Добряк пообещал, что мне достаточно выйти к Пограничью, а дальше клубок сам покажет дорогу. Я знал несколько мест, где ткань реальности истончается достаточно, чтобы сквозь неё можно было пройти, не боясь. Самым безопасным из них была свалка. Я вышел на окраину миров и сразу почувствовал себя легче, будто после долгого похода сбросил с плеч тяжёлый рюкзак.

В мусорных кучах копошилось странное существо – один из обитателей Пограничья. Это была шестиногая тварь размером со взрослого пони. Туловище у неё обросло жёстким чёрным мехом, из которого торчали голые суставчатые конечности. Шеи почти не было. На круглой неповоротливой голове я увидел человеческое лицо, такое же белое, как ноги. Смотрелось оно дико, словно на мохнатого таракана нацепили гипсовую театральную маску. В глазах – никакого выражения. Из угла рта тянулась ниточка слюны.

Заметив меня, тварь на минуту замерла, принюхалась и тут же продолжила нехитрое дело. Она меня не боялась. Я никогда не трогал это безобидное порождение городской свалки.

Её называли Мусорщицей – понятно, за что. Где-то в катакомбах под городом она устроила себе гнездо, сволокла туда старые одеяла и проколотые шины. Как лесная белка, тварь делала запасы на случай заморозков. Весной погода переменчива. Ей становилось сложно копаться в кучах на свалке, когда земля покрывалась инеем. Ничто не защищало ее голые конечности от холода.

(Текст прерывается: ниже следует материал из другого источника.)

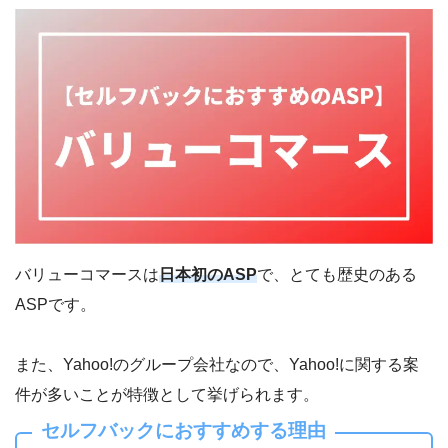
バリューコマースは
日本初のASP
で、とても歴史のある
ASPです。
また、Yahoo!のグループ会社なので、Yahoo!に関する案
件が多いことが特徴として挙げられます。
セルフバックにおすすめする理由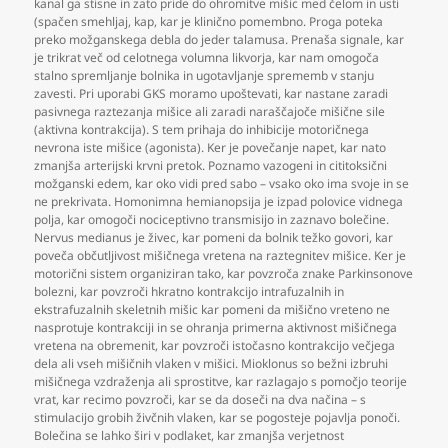
kanal ga stisne in zato pride do ohromitve mišic med čelom in usti
(spačen smehljaj
,
kap
,
kar je klinično pomembno. Proga poteka
preko možganskega debla do jeder talamusa. Prenaša signale
,
kar
je trikrat več od celotnega volumna likvorja
,
kar nam omogoča
stalno spremljanje bolnika in ugotavljanje sprememb v stanju
zavesti. Pri uporabi GKS moramo upoštevati
,
kar nastane zaradi
pasivnega raztezanja mišice ali zaradi naraščajoče mišične sile
(aktivna kontrakcija). S tem prihaja do inhibicije motoričnega
nevrona iste mišice (agonista). Ker je povečanje napet
,
kar nato
zmanjša arterijski krvni pretok. Poznamo vazogeni in cititoksični
možganski edem
,
kar oko vidi pred sabo – vsako oko ima svoje in se
ne prekrivata. Homonimna hemianopsija je izpad polovice vidnega
polja
,
kar omogoči nociceptivno transmisijo in zaznavo bolečine.
Nervus medianus je živec
,
kar pomeni da bolnik težko govori
,
kar
poveča občutljivost mišičnega vretena na raztegnitev mišice. Ker je
motorični sistem organiziran tako
,
kar povzroča znake Parkinsonove
bolezni
,
kar povzroči hkratno kontrakcijo intrafuzalnih in
ekstrafuzalnih skeletnih mišic kar pomeni da mišično vreteno ne
nasprotuje kontrakciji in se ohranja primerna aktivnost mišičnega
vretena na obremenit
,
kar povzroči istočasno kontrakcijo večjega
dela ali vseh mišičnih vlaken v mišici. Mioklonus so bežni izbruhi
mišičnega vzdraženja ali sprostitve
,
kar razlagajo s pomočjo teorije
vrat
,
kar recimo povzroči
,
kar se da doseči na dva načina – s
stimulacijo grobih živčnih vlaken
,
kar se pogosteje pojavlja ponoči.
Bolečina se lahko širi v podlaket
,
kar zmanjša verjetnost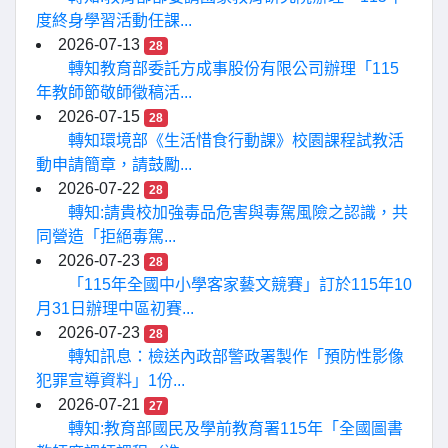
度終身學習活動任課...
2026-07-13
28
轉知教育部委託方成事股份有限公司辦理「115
年教師節敬師徵稿活...
2026-07-15
28
轉知環境部《生活惜食行動課》校園課程試教活
動申請簡章，請鼓勵...
2026-07-22
28
轉知:請貴校加強毒品危害與毒駕風險之認識，共
同營造「拒絕毒駕...
2026-07-23
28
「115年全國中小學客家藝文競賽」訂於115年10
月31日辦理中區初賽...
2026-07-23
28
轉知訊息：檢送內政部警政署製作「預防性影像
犯罪宣導資料」1份...
2026-07-21
27
轉知:教育部國民及學前教育署115年「全國圖書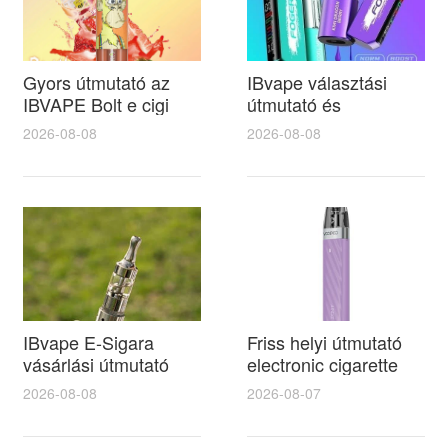
Gyors útmutató az
IBvape választási
IBVAPE Bolt e cigi
útmutató és
beállítása és
vélemények, IBvape
2026-08-08
2026-08-08
finomhangolása
kompatibilitás teszt az
kezdőknek profi
aspire bvc
tippekkel
patronokkal
IBvape E-Sigara
Friss helyi útmutató
vásárlási útmutató
electronic cigarette
teszt és
vásárlóknak és
2026-08-08
2026-08-07
összehasonlítás a
dohánybolt orosháza
smok nord kit
választék áttekintése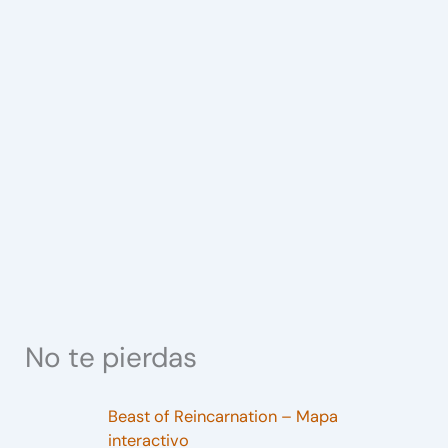
No te pierdas
Beast of Reincarnation – Mapa
interactivo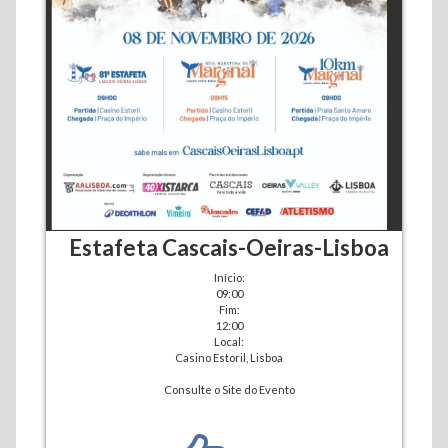
Estafeta Cascais-Oeiras-Lisboa
Início:
09:00
Fim:
12:00
Local:
Casino Estoril, Lisboa
Consulte o Site do Evento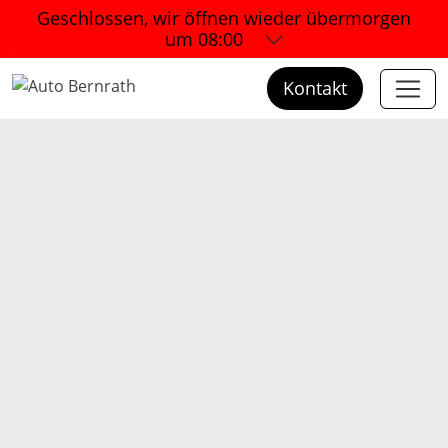
Geschlossen, wir öffnen wieder
übermorgen
um 08:00
Kontakt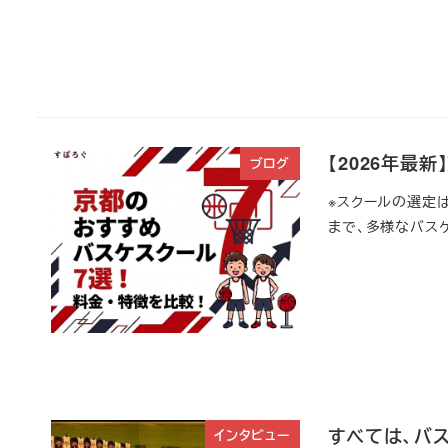
【2026年最
ブログ
※スクールの選定
まで、多様なバスケ
すべては、バス
インタビュー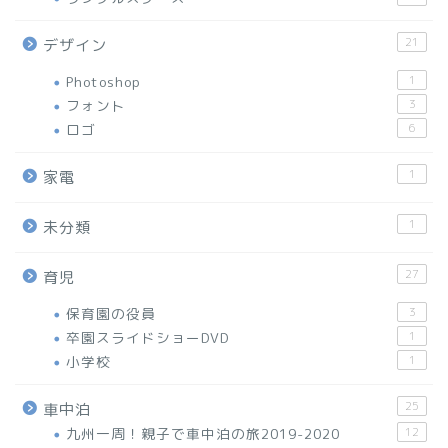
21
デザイン
Photoshop
1
フォント
3
ロゴ
6
1
家電
1
未分類
27
育児
保育園の役員
3
卒園スライドショーDVD
1
小学校
1
25
車中泊
九州一周！親子で車中泊の旅2019-2020
12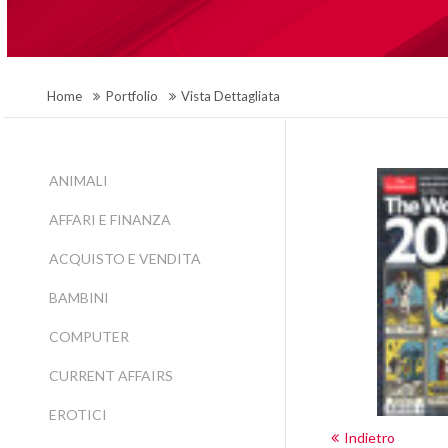
Home
Portfolio
Vista Dettagliata
ANIMALI
AFFARI E FINANZA
ACQUISTO E VENDITA
BAMBINI
COMPUTER
CURRENT AFFAIRS
EROTICI
Indietro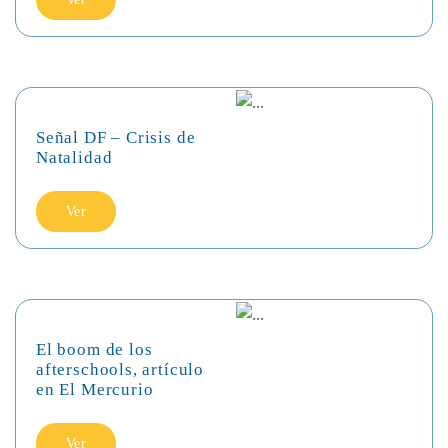
Señal DF – Crisis de
Natalidad
Ver
El boom de los
afterschools, artículo
en El Mercurio
Ver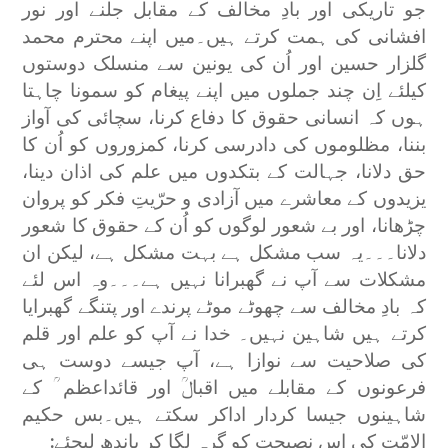
جو تاریکی اور بادِ مخالف کے مقابل جلنے اور نور
افشانی کی ہمت کرتے ہیں۔میں اپنے محترم محمد
گلزار حسین اور اُن کی یونین سے منسلک دوستوں
کیلئے اِن چند جملوں میں اپنے پیغام کو سمونا چاہتا
ہوں کہ انسانی حقوق کا دفاع کرنا، سچائی کی آواز
بننا، مظلوموں کی دادرسی کرنا، کمزوروں کو اُن کا
حق دلانا، جہالت کے بتکدوں میں علم کی اذان دینا،
یزیدوں کے معاشرے میں آزادی و حرّیتِ فکر کو پروان
چڑھانا، اور بے شعور لوگوں کو اُن کے حقوق کا شعور
دلانا۔۔۔یہ سب مشکل ہے بہت مشکل ہے، لیکن ان
مشکلات سے آپ نے گھبرانا نہیں ہے۔۔۔وہ اس لئے
کہ بادِ مخالف سے چھوٹے موٹے پرندے اور پتنگے گھبرایا
کرتے ہیں شاہین نہیں۔ خدا نے آپ کو علم اور قلم
کی صلاحیت سے نوازا ہے، آپ جیسے دوست ہی
فرعونوں کے مقابلے میں اقبالؒ اور قائداعظم ؒ کے
شاہینوں جیسا کردار اداکر سکتے ہیں۔بس حکیم
الامّت کی اس نصیحت کو گرہ لگا کر باندھ لیجئے: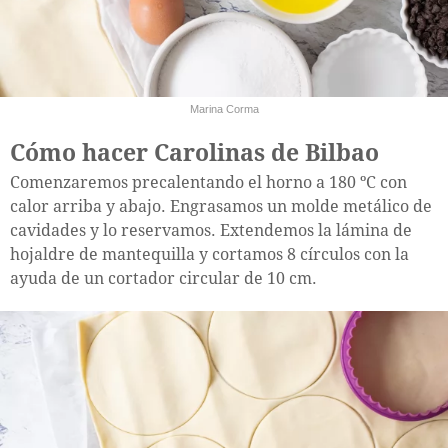
Marina Corma
Cómo hacer Carolinas de Bilbao
Comenzaremos precalentando el horno a 180 ºC con
calor arriba y abajo. Engrasamos un molde metálico de
cavidades y lo reservamos. Extendemos la lámina de
hojaldre de mantequilla y cortamos 8 círculos con la
ayuda de un cortador circular de 10 cm.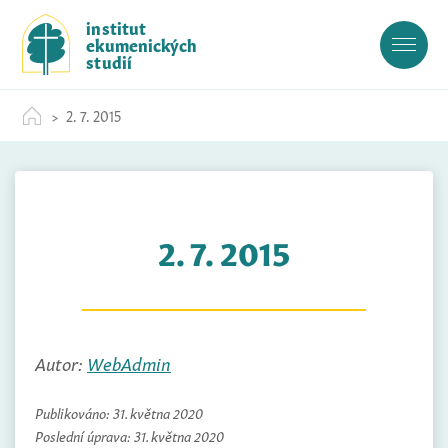
S
institut
k
ekumenických
i
studií
p
t
2. 7. 2015
o
c
o
n
t
2. 7. 2015
e
n
t
Autor:
WebAdmin
Publikováno:
31. května 2020
Poslední úprava:
31. května 2020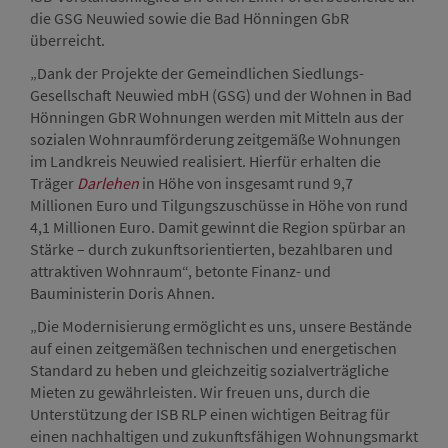
die GSG Neuwied sowie die Bad Hönningen GbR
überreicht.
„Dank der Projekte der Gemeindlichen Siedlungs-
Gesellschaft Neuwied mbH (GSG) und der Wohnen in Bad
Hönningen GbR Wohnungen werden mit Mitteln aus der
sozialen Wohnraumförderung zeitgemäße Wohnungen
im Landkreis Neuwied realisiert. Hierfür erhalten die
Träger
Darlehen
in Höhe von insgesamt rund 9,7
Millionen Euro und Tilgungszuschüsse in Höhe von rund
4,1 Millionen Euro. Damit gewinnt die Region spürbar an
Stärke – durch zukunftsorientierten, bezahlbaren und
attraktiven Wohnraum“, betonte Finanz- und
Bauministerin Doris Ahnen.
„Die Modernisierung ermöglicht es uns, unsere Bestände
auf einen zeitgemäßen technischen und energetischen
Standard zu heben und gleichzeitig sozialverträgliche
Mieten zu gewährleisten. Wir freuen uns, durch die
Unterstützung der ISB RLP einen wichtigen Beitrag für
einen nachhaltigen und zukunftsfähigen Wohnungsmarkt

- Привет, - сказал я, присев на трехногую тумбочку. Воняло вокруг ужасно.

Мусорщица подобралась ко мне и опасливо обнюхала ладони. Я рукавом стер слюну с её бессмысленного человеческого лица. Так лучше. Потом достал из спортивной сумки сетку с подгнившими фруктами и высыпал содержимое в две пары доверчиво подставленных ладоней.

- Ешь давай, тезка.

Я знаю, что Кукольник за глаза называет меня Мусорщиком. Обидное прозвище. Тем более, что он не брезгует покупать у меня всякий «хлам и грязь». Поэтому я благосклонно отношусь к прозвищу «Рекс». Мне бы хотелось кличку покруче, что-то вроде «Коллекционера» или «Следопыта», но мы не всегда можем выбрать себе имя по вкусу. Это привилегия для сильнейших, таких, как тот же Кукольник или Добряк. Рекс – это лучше Мусорщика.

Мусорщица, тонко урча от наслаждения, проглотила гнилые фрукты и аккуратно облизала четыре ладони. Затем опустилась на все шесть конечностей и шустро юркнула в одну из гор хлама. Теперь она не будет мешать мне или преграждать дорогу.

Интересно, она была когда-нибудь человеком? Я вспомнил неподвижное лицо и застывшие глаза без всякой мысли на дне зрачков. Старьевщик говорил, что она родилась обычным человечком, вроде меня, но волшебные дорожки забрели ее не туда, куда должны были.

Я достал из кармана клубок шерсти и бросил на землю. Оставалось только идти следом.

***

Поначалу я не заметил разницы. Это был мой город, родной до тошноты: исписанные граффити заборы, чахоточные деревянные домишки и безжизненные пики новостроек. Уже рассвело, но воздух толком не прогрелся. Над землёй клубился лёгкий пар. В лучах утреннего солнца встречные коты казались мне не грязно-рыжими, а розовыми. Я крутил головой, пытаясь отыскать странности, причудливости и непохожести. Была такая игра в детских журналах: «Найди десять отличий!» Может, на баннерах мелькнет незнакомая мне фирма? Или фильмы с афиш не существуют в моей реальности? Я, правда, плохо в этом разбираюсь. Если поломаю башку, я смогу вспомнить, какое кино взяло Оскар в этом году, но я смотрю только боевики, в которых взрываются машины.

У меня глаз наметанный на изменения. Например, я всегда чутко понимал, когда привычный мир переходит в Пограничье. И тонкую грань, за которой волшебные дорожки становятся опасны, я тоже видел явно, как если бы она была нарисовала на асфальте белой краской. Но утренние улицы были тихи и знакомы мне.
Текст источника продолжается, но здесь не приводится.